- Interactive map of Agios Athanasios
- Agios Athanasios Location within Cyprus Agios Athanasios Location within the Eastern Mediterranean Agios Athanasios Location within the European Union Agios Athanasios Location within Asia
- Coordinates: 34°42′31″N 33°03′01″E﻿ / ﻿34.70861°N 33.05028°E
- Country: Cyprus
- District: Limassol District
- Urban area: Limassol

Government
- • Deputy Mayor: Marinos Kyriakou

Area
- • Municipal District: 14.34 km^{2} (5.54 sq mi)

Population (2011)
- • Municipal District: 14,347
- • Density: 1,000/km^{2} (2,591/sq mi)
- Time zone: UTC+2 (EET)
- • Summer (DST): UTC+3 (EEST)

= Agios Athanasios, Cyprus =

Agios Athanasios (Άγιος Αθανάσιος) is a municipal district of Amathounta Municipality of Cyprus located in the Limassol District.

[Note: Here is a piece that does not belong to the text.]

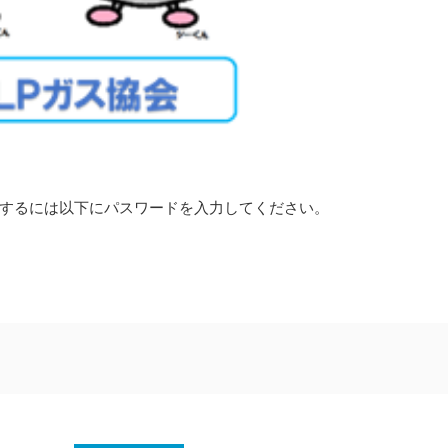
するには以下にパスワードを入力してください。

Situated 3 km (1.86 mi) away from the district's capital, Limassol, and named after the Athanasius of Alexandria, it functioned as a suburb of the city of Limassol and as an independent municipality from 1986 until 1 July 2024, when following Local Government Reform, it became a municipal district of the Amathounta Municipality. It also boasts an industrial zone with more than 110 employers.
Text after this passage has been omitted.